Die Berechnung des Nutzungsausfalls besteht richtigerweise aus drei Zeiträumen, nämlich dem Schadensermittlungszeitraum, dem Überlegungszeitraum und dem Wiederbeschaffungszeitraum.
Rz. 368
Muster 8.99: Überlegungszeitraum
Muster 8.99: Überlegungszeitraum
Sehr geehrte Damen und Herren,
bei der Regulierung der Nutzungsausfallentschädigung orientieren sie sich starr an der tatsächlichen Reparaturdauer. Sie verkennen dabei, dass meinem Mandanten auch ein Überlegungszeitraum zusteht und er deshalb nach Zugang des Gutachtens noch drei Tage überlegen durfte, ob die Reparatur durchgeführt wird. Der BGH hat sogar sieben Tage anerkannt (BGH NJW 1975, 160). Das gilt hier umso mehr, als der Schaden nach dem Gutachten nahezu ein wirtschaftlicher Totalschaden ist und mein Mandant auch über eine Neuanschaffung nachgedacht hat (vgl. hierzu Gutt, jurisPR-VerkR 11/2014 Anm. 3). Die Entscheidung hierüber obliegt allein der Dispositionsfreiheit des Geschädigten (LG Bonn VersR 2013, 1147; AG München DV 2017, 100).
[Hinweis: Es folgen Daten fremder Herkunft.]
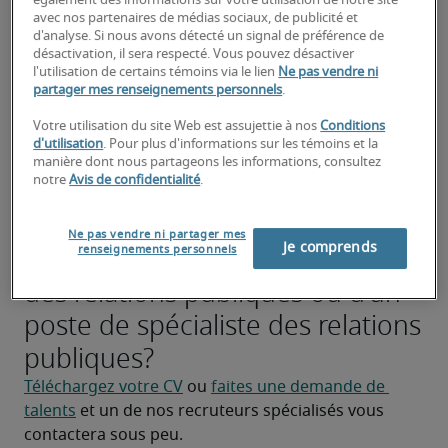
également des informations sur votre utilisation de notre site
avec nos partenaires de médias sociaux, de publicité et
d'analyse. Si nous avons détecté un signal de préférence de
Aider à organiser et à exécuter des événements 
désactivation, il sera respecté. Vous pouvez désactiver
RP, des points de presse et des activités 
l'utilisation de certains témoins via le lien
Ne pas vendre ni
d'engagement communautaire.
partager mes renseignements personnels
.
Rechercher les tendances de l'industrie, les 
Votre utilisation du site Web est assujettie à nos
Conditions
d'utilisation
. Pour plus d'informations sur les témoins et la
activités des concurrents et l'opinion publique 
manière dont nous partageons les informations, consultez
pour éclairer les stratégies RP et le 
notre
Avis de confidentialité
.
développement de contenu.
Ne pas vendre ni partager mes
À la recherche d'un spécialiste
Je comprends
renseignements personnels
des relations publiques ou d'un
poste de spécialiste des relations
publiques?
Téléchargez votre CV
 ou 
faites une demande de 
talents
 et un de nos recruteurs spécialisés vous 
contactera sous peu.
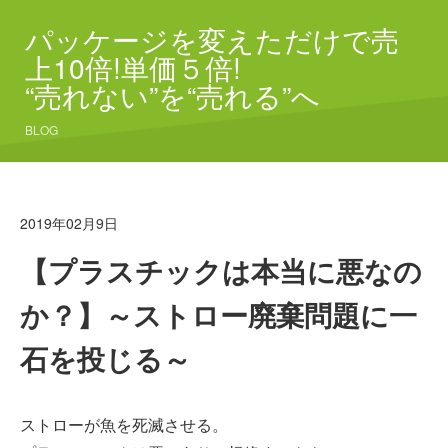
パッケージを変えただけで売
上10倍!単価５倍!
“売れない”を“売れる”へ
BLOG
2019年02月9日
【プラスチックは本当に悪なの
か？】～ストロー廃棄問題に一
石を投じる～
ストローが魚を死滅させる。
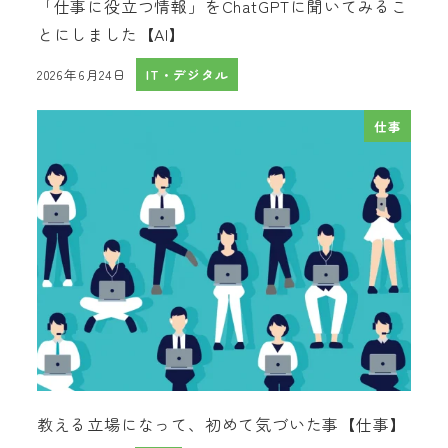
「仕事に役立つ情報」をChatGPTに聞いてみるこ
とにしました【AI】
2026年6月24日
IT・デジタル
投稿日
仕事
教える立場になって、初めて気づいた事【仕事】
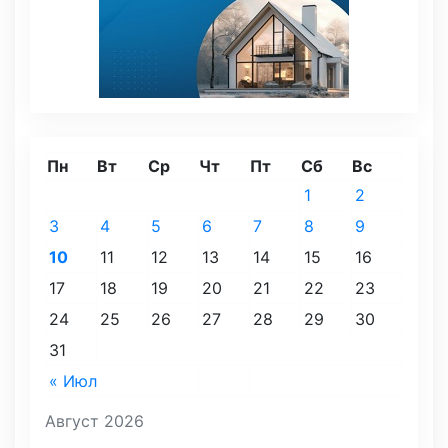
Пн
Вт
Ср
Чт
Пт
Сб
Вс
1
2
3
4
5
6
7
8
9
10
11
12
13
14
15
16
17
18
19
20
21
22
23
24
25
26
27
28
29
30
31
« Июл
Август 2026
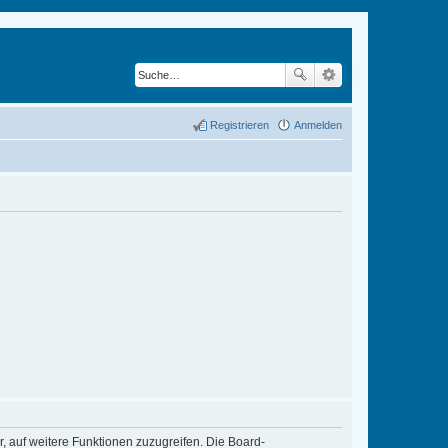
Registrieren
Anmelden
r, auf weitere Funktionen zuzugreifen. Die Board-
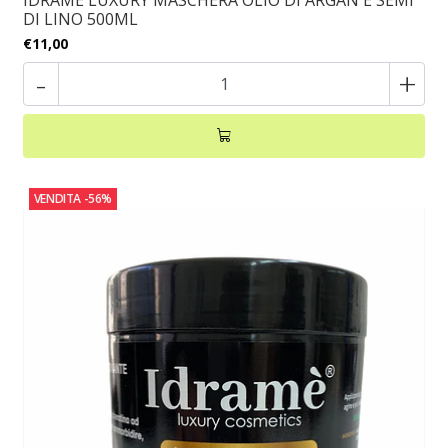
IDRAMÈ LUXURY MASCHERA OLIO DI ARGAN E SEMI
DI LINO 500ML
€11,00
-
+
VENDITA
-56%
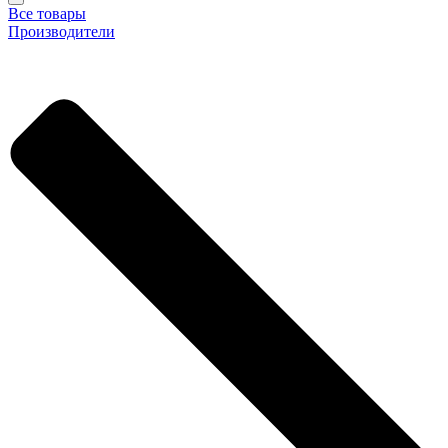
Все товары
Производители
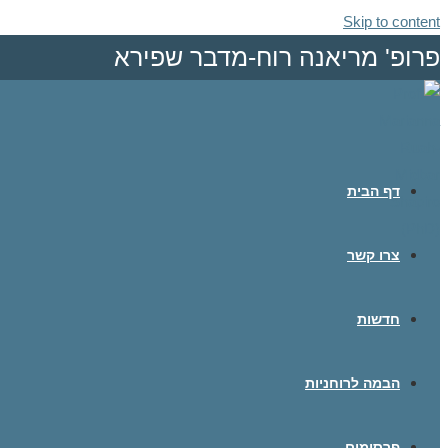
Skip to content
פרופ' מריאנה רוח-מדבר שפירא
דף הבית
צרו קשר
חדשות
הבמה לרוחניות
פרסומים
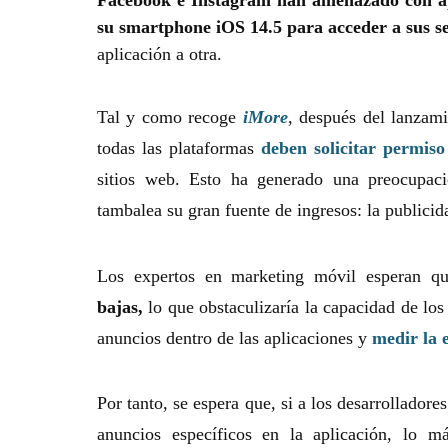
Facebook e Instagram han amenazado con apl
su smartphone iOS 14.5 para acceder a sus s
aplicación a otra.
Tal y como recoge
iMore
, después del lanzami
todas las plataformas
deben solicitar permis
sitios web. Esto ha generado una preocupac
tambalea su gran fuente de ingresos: la publici
Los expertos en marketing móvil esperan q
bajas,
lo que obstaculizaría la capacidad de los
anuncios dentro de las aplicaciones y
medir la 
Por tanto, se espera que, si a los desarrolladores
anuncios específicos en la aplicación, lo m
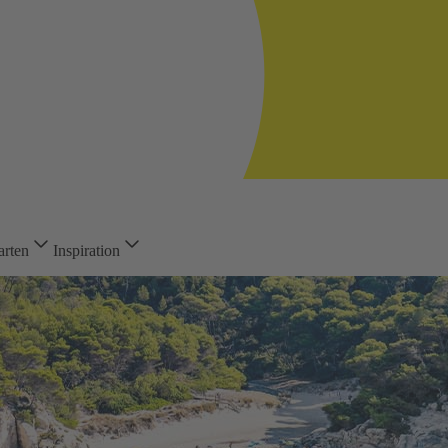
arten
Inspiration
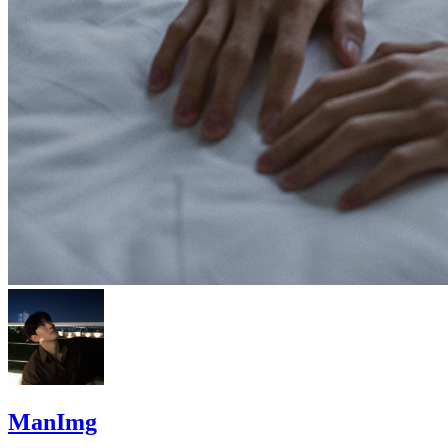
ManImg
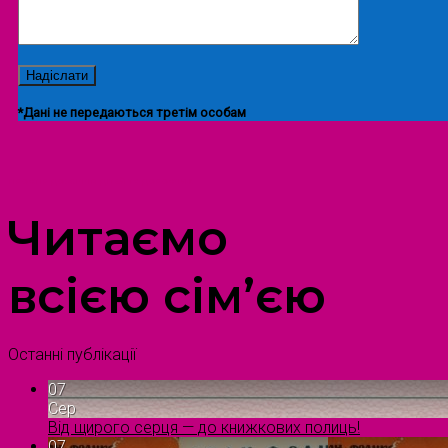
*Дані не передаються третім особам
ПРОСТІР ДОЗВІЛЛЯ ДІТЕЙ ТА ДОРОСЛИХ
Читаємо
всією сім’єю
Останні публікації
07
Сер
Від щирого серця — до книжкових полиць!
07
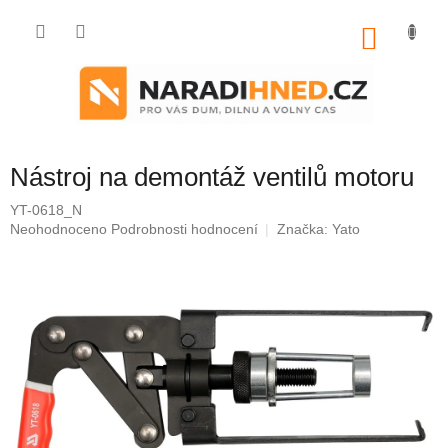
Přejít
na
NÁKU
obsah
KOŠÍK
Nástroj na demontáž ventilů motoru
YT-0618_N
Průměrné
Neohodnoceno
Podrobnosti hodnocení
Značka:
Yato
hodnocení
produktu
je
0,0
z
5
hvězdiček.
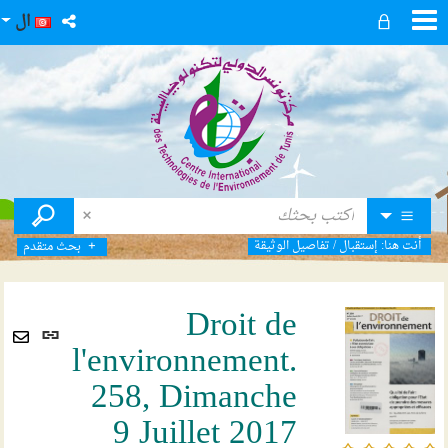
ال
أنت هنا:
إستقبال
/
تفاصيل الوثيقة
بحث متقدم
Droit de
رابط
l'environnement.
ثابت
Envoyer
(نافذ
258, Dimanche
par
جديد
mail
9 Juillet 2017
/5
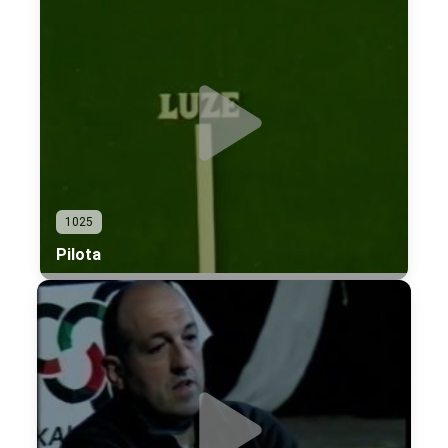
1025
Pilota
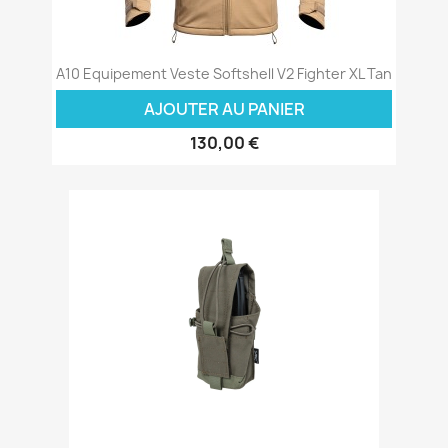
A10 Equipement Veste Softshell V2 Fighter XL Tan
AJOUTER AU PANIER
130,00 €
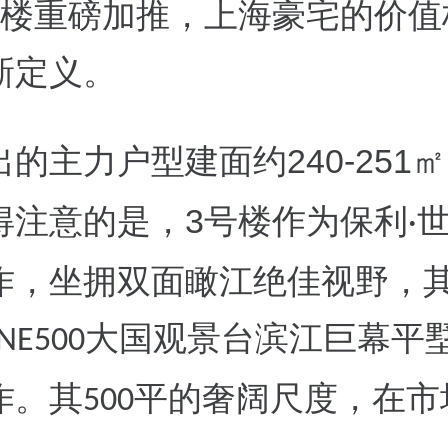
楼重磅加推，上海豪宅的价值
新定义。
240-251
出的主力户型建面约
㎡
3
得注意
的是，
号楼作为保利
·
作，坐拥双面瞰江绝佳视野，
大国观景台滨江巨幕平
NE500
作。其
平的奢阔尺度，在市
500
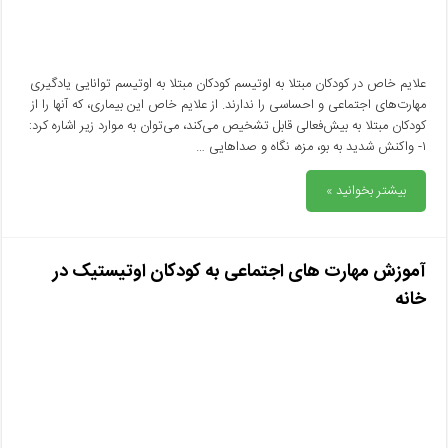
علایم خاص در کودکان مبتلا به اوتیسم کودکان مبتلا به اوتیسم توانایی یادگیری
مهارت‌های اجتماعی و احساسی را ندارند. از علایم خاص این بیماری، که آنها را از
کودکان مبتلا به بیش‌فعالی قابل تشخیص می‌کند، می‌توان به موارد زیر اشاره کرد:
۱- واکنش شدید به بو، مزه، نگاه و صداهایی …
بیشتر بخوانید »
آموزش مهارت های اجتماعی به کودکان اوتیستیک در
خانه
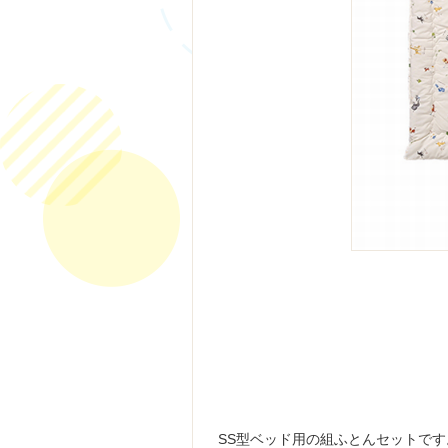
SS型ベッド用の組ふとんセットで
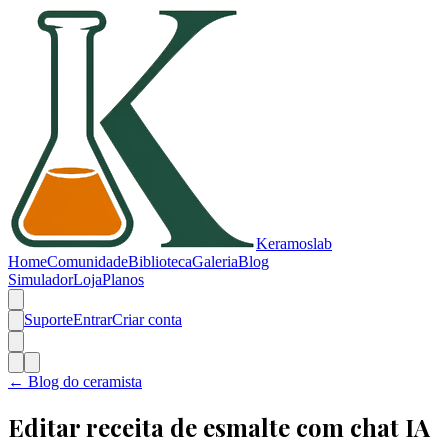
Keramos
lab
Home
Comunidade
Biblioteca
Galeria
Blog
Simulador
Loja
Planos
Suporte
Entrar
Criar conta
← Blog do ceramista
Editar receita de esmalte com chat IA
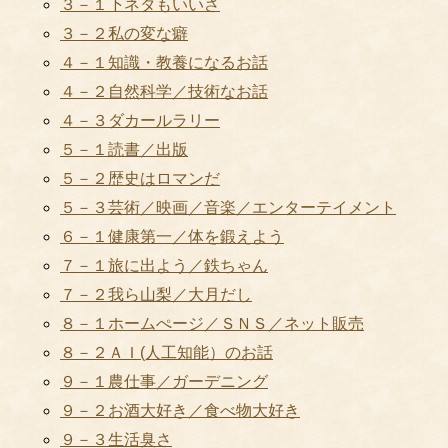
３－１下ネタもいいさ
３－２私の変な癖
４－１知識・教養になるお話
４－２自然科学／技術なお話
４－３ダカールラリー
５－１読書／出版
５－２歴史はロマンだ
５－３芸術／映画／音楽／エンターテイメント
６－１健康第一／体を鍛えよう
７－１旅に出よう／鉄ちゃん
７－２我ら山梨／大月だし
８－１ホームぺージ／ＳＮＳ／ネット販売
８－２ＡＩ(人工知能）のお話
９－１農仕事／ガーデニング
９－２お酒大好き／食べ物大好き
９－３生活臭さ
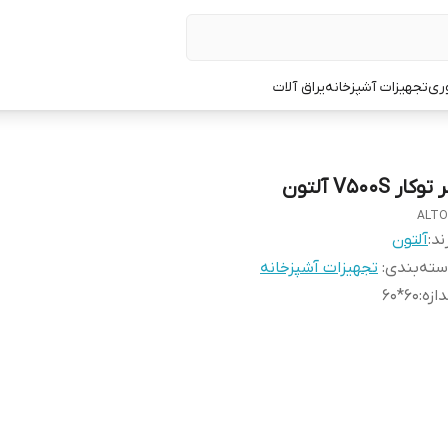
ری
تجهیزات آشپزخانه
یراق آلات
توکار V500S آلتون
ALT
ند:
آلتون
ته‌بندی
:
تجهیزات آشپزخانه
دازه
:
60*60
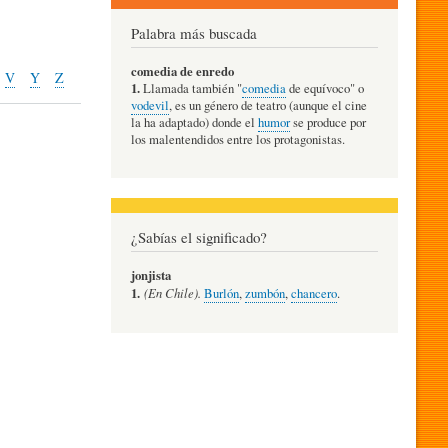
Palabra más buscada
comedia de enredo
V
Y
Z
1.
Llamada también "
comedia
de equívoco" o
vodevil
, es un género de teatro (aunque el cine
la ha adaptado) donde el
humor
se produce por
los malentendidos entre los protagonistas.
¿Sabías el significado?
jonjista
1.
(En Chile).
Burlón
,
zumbón
,
chancero
.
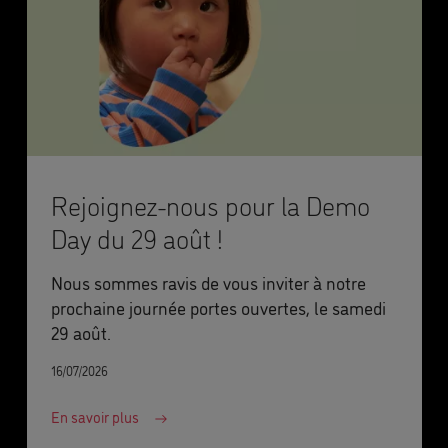
Rejoignez-nous pour la Demo
Day du 29 août !
Nous sommes ravis de vous inviter à notre
prochaine journée portes ouvertes, le samedi
29 août.
16/07/2026
En savoir plus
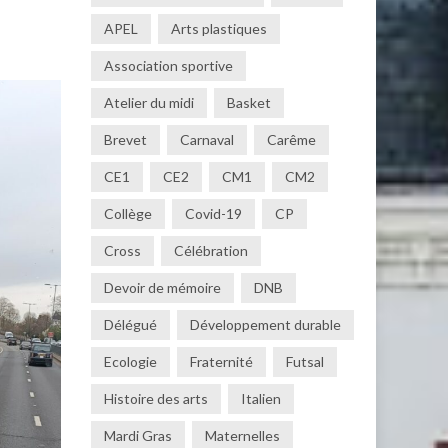
APEL
Arts plastiques
Association sportive
Atelier du midi
Basket
Brevet
Carnaval
Carême
CE1
CE2
CM1
CM2
Collège
Covid-19
CP
Cross
Célébration
Devoir de mémoire
DNB
Délégué
Développement durable
Ecologie
Fraternité
Futsal
Histoire des arts
Italien
Mardi Gras
Maternelles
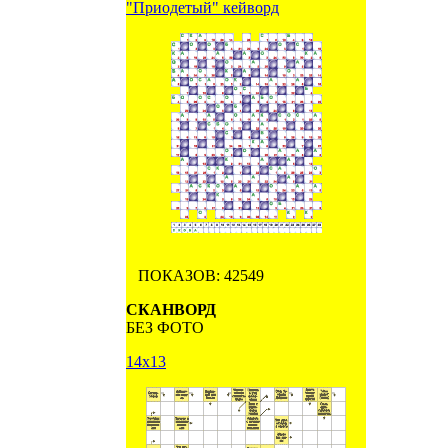
"Приодетый" кейворд
ПОКАЗОВ: 42549
СКАНВОРД
БЕЗ ФОТО
14х13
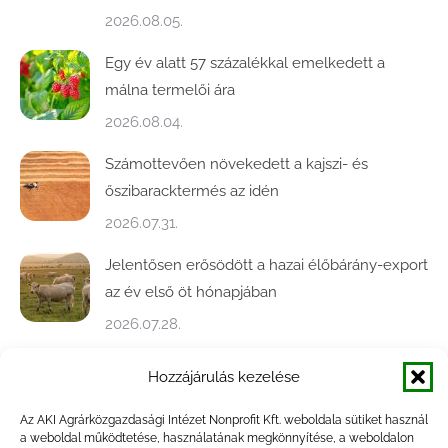
2026.08.05.
Egy év alatt 57 százalékkal emelkedett a
málna termelői ára
2026.08.04.
Számottevően növekedett a kajszi- és
őszibaracktermés az idén
2026.07.31.
Jelentősen erősödött a hazai élőbárány-export
az év első öt hónapjában
2026.07.28.
Közel ötödével bővült a baromfivágás
Hozzájárulás kezelése
Magyarországon
Az AKI Agrárközgazdasági Intézet Nonprofit Kft. weboldala sütiket használ
2026.07.28.
a weboldal működtetése, használatának megkönnyítése, a weboldalon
Sie werden daher zur Zahlung der vollständig bezifferten Nutzungsausfallentschädigung bis spätestens zum
_________________________ (14-Tages-Frist)
aufgefordert.
Mit freundlichem Gruß
(Rechtsanwalt)
Rz. 369
Auch eine außergewöhnlich lange Überschreitung der vom Sachverständigen geschätzten Ausfalldauer steht einem Ausgleich für den gesamten Ausfallzeitraum nicht entgegen, solange die verlängerte Ausfalldauer nicht vom Geschädigten zu vertreten ist. Verzögert sich die Reparatur dadurch, dass der Reparateur von seinem Werkunternehmerpfandrecht Gebrauch macht und der Geschädigte keine eigenen Geldmittel zur Verfügung hat, um das Fahrzeug "auszulösen", empfiehlt es sich dringend, zur Meidung des Vorwurfs, die Schadenminderungspflicht gem. § 254 Abs. 2 BGB verletzt zu haben, den Versicherer hierüber zu informieren.